Ele passou a ser chamado de “Senhor dos Milagres” em decorrência dos testemunhos de milagres de cura de doenças, libertação, restauração de lares e casamentos, restauração econômica, prosperidade, entre outros, devido à adoração ao Santo Cristo. A Igreja Católica comemora esta devoção no dia 14 de setembro de cada ano.
Existem várias versões sobre a história desta imagem da Crucificação de Cristo. A mais difundida narra que uma indígena lavava roupa no rio Guadalajara para comprar uma nova imagem de Jesus Cristo, produto do dinheiro obtido com seu trabalho. Um dia, vendo que um vizinho ia ser preso por uma dívida que não tinha conseguido pagar, decidiu cobrir a dívida do homem para que ele fosse libertado. Em outra ocasião, no rio que a indígena visitou enquanto fazia seu trabalho, ela viu um objeto brilhante descendo o rio. Foi um crucifixo que ele levou para casa e colocou no meio das águas num altar. No dia seguinte, ao acordar, descreveu que a efígie havia crescido até o tamanho atual (1,3 m sem cruz).
Outra versão conta que uma mulher estava lavando roupa no rio Guadalajara e viu descer um pequeno crucifixo, que ela pegou e guardou em uma caixa de fósforos dentro de uma gaveta. Mais tarde e durante as noites, ela ouviu ruídos durante a noite, mas uma noite percebeu que estes vinham do crucifixo que havia aumentado de tamanho, quebrando a caixinha que o continha e continuou a crescer com o passar dos dias, até atingir seu tamanho atual.

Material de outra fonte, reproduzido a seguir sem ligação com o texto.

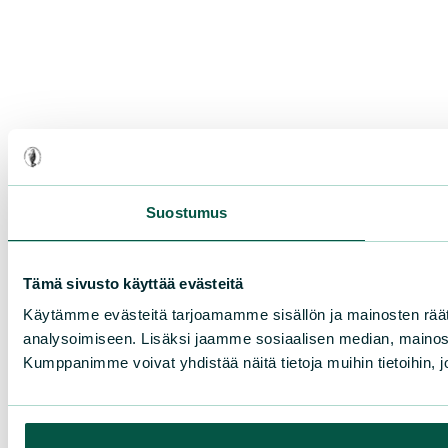
Suostumus
Tämä sivusto käyttää evästeitä
Käytämme evästeitä tarjoamamme sisällön ja mainosten rää
analysoimiseen. Lisäksi jaamme sosiaalisen median, mainosa
Kumppanimme voivat yhdistää näitä tietoja muihin tietoihin, joi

Por ordem da Cúria diocesana, então localizada em Popayán, foi ordenada a destruição da imagem, pois apresentava muitas deteriorações causadas pelas mãos imprudentes das pessoas que a arrancaram alguns pedaços. Isto foi testemunhado sob juramento perante o Visitador (autoridade espanhola do período colonial), em 1665, Dona Luisa de la Espada, filha de um dos patriarcas de Buga. Ela garantiu que a imagem, jogada no fogo, não queimou, mas suou e as pessoas encharcaram algodão no suor. Este testemunho é preservado.
Algumas pessoas afirmavam que esse algodão impregnado conseguia curar suas doenças, e imediatamente o Cristo foi retirado do fogo. Em 1884, quando os missionários redentoristas chegaram a Buga para cuidar da ermida e do culto que ali se celebrava, a história da descoberta da imagem de Cristo nas águas do rio Guadalajara era bem conhecida entre os habitantes locais. Os missionários construíram uma nova ermida (da qual se conserva a Torre Sineira) para albergá-la, uma vez que um terremoto ocorrido em 9 de julho de 1766 destruiu a anterior. Por fim, a imagem foi levada ao atual templo, a Basílica Menor do Senhor dos Milagres de Buga.
A primeira pedra do atual templo foi lançada em 1892 e foi abençoada por Juan Buenaventura Ortiz, então arcebispo de Popayán e com a presença de Rafael Núñez, então presidente da República da Colômbia. O templo foi inaugurado em 2 de agosto de 1907, e a imagem ali permanece desde então.
As placas (ex-votos) que ao longo do século XX foram trazidas pelos devotos como agradecimento ao Senhor dos Milagres ao Santuário, foram levadas para um longo corredor junto à Basílica, onde hoje se encontra o mural das salas penitenciais. Corria o ano de 1978 e ali estavam expostas algumas coisas do arquivo do convento. Em 1990 o Museu do Senhor dos Milagres mudou-se para o local que hoje ocupa, em frente ao escritório paroquial, com mais elementos e explicações.